These are the key concepts you need to understand to accurately answer the question.

Monoatomic Gas
A monoatomic gas consists of single atoms, with noble gases like helium, neon, and argon being common examples. These gases do not form molecules, as their atoms are stable and seldom bond with other atoms. Because of their simplicity, students studying topics in kinetic theory and thermodynamics often start with monoatomic gases.

When examining these gases, we need to consider their degrees of freedom, which refer to the number of independent ways in which an atom can possess energy. For monoatomic gases, this energy is purely kinetic, with atoms moving in three-dimensional space.
  • Movement along the x-axis
  • Movement along the y-axis
  • Movement along the z-axis
These correspond to the translational motion and thus three degrees of freedom. It's important to emphasize that since monoatomic gases do not engage in rotational or vibrational motions, these are the only degrees of freedom.
Kinetic Theory of Gases
The kinetic theory of gases is a theoretical framework that explains the properties of gases in terms of the motions and interactions of the constituent particles. Students learn that gases consist of a large number of particles moving in random directions and colliding with each other and the walls of their container.

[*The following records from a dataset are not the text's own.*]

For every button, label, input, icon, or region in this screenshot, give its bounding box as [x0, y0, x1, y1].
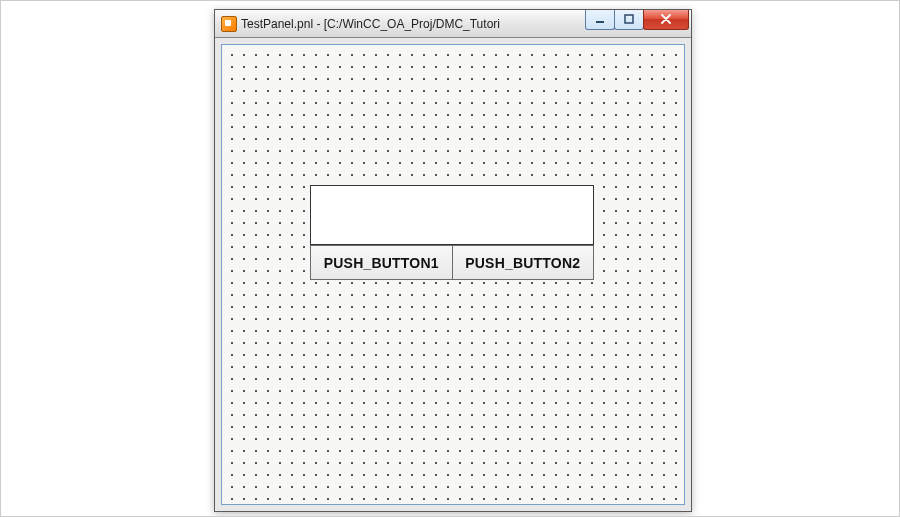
- close-button[interactable]: [643, 10, 689, 30]
- maximize-button[interactable]: [614, 10, 644, 30]
- minimize-button[interactable]: [585, 10, 615, 30]
- titlebar[interactable]: TestPanel.pnl - [C:/WinCC_OA_Proj/DMC_Tu…: [215, 10, 691, 38]
- maximize-icon: [624, 14, 634, 24]
- text-field[interactable]: [310, 185, 594, 245]
- app-icon: [221, 16, 237, 32]
- minimize-icon: [595, 14, 605, 24]
- window-title: TestPanel.pnl - [C:/WinCC_OA_Proj/DMC_Tu…: [241, 17, 582, 31]
- svg-rect-0: [596, 21, 604, 23]
- close-icon: [660, 14, 672, 24]
- window-controls: [586, 10, 689, 37]
- app-window: TestPanel.pnl - [C:/WinCC_OA_Proj/DMC_Tu…: [214, 9, 692, 512]
- push-button-1[interactable]: PUSH_BUTTON1: [310, 245, 453, 280]
- button-row: PUSH_BUTTON1 PUSH_BUTTON2: [310, 245, 594, 280]
- canvas-wrap: PUSH_BUTTON1 PUSH_BUTTON2: [215, 38, 691, 511]
- panel-canvas[interactable]: PUSH_BUTTON1 PUSH_BUTTON2: [221, 44, 685, 505]
- push-button-2[interactable]: PUSH_BUTTON2: [452, 245, 595, 280]
- svg-rect-1: [625, 15, 633, 23]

According to this theory, temperature is a measure of the average kinetic energy of the particles. Here are a few critical points that are core to the kinetic theory:
  • Gas particles are in constant, random motion.
  • Collisions between particles are elastic, meaning there is no loss of kinetic energy.
  • Pressure is caused by the collisions of gas particles with the container walls.
  • The average kinetic energy of particles is proportional to the gas's absolute temperature.
Understanding these basic ideas helps students grasp how gas behavior is predictable and quantifiable under different conditions, like changes in temperature and volume.
Thermodynamics
The field of thermodynamics is a cornerstone of physics and chemistry that deals with heat, work, temperature, and energy transfer. In studying thermodynamics, students will encounter fundamental principles that govern the direction of energy flow, the efficiency of energy conversion, and the feasibility of certain reactions and processes.

Students should be aware of the following primary laws:
  • First Law (Conservation of Energy): Energy cannot be created or destroyed, only transformed from one form to another.
  • Second Law (Entropy): In any energy transfer or transformation, entropy (disorder) tends to increase, limiting the amount of work that can be derived.
  • Third Law: As the temperature approaches absolute zero, the entropy of a system approaches a constant minimum.
The application of these laws encompasses much of classic thermodynamics, providing a framework for solving problems related to energy, heat engines, refrigerators, and more.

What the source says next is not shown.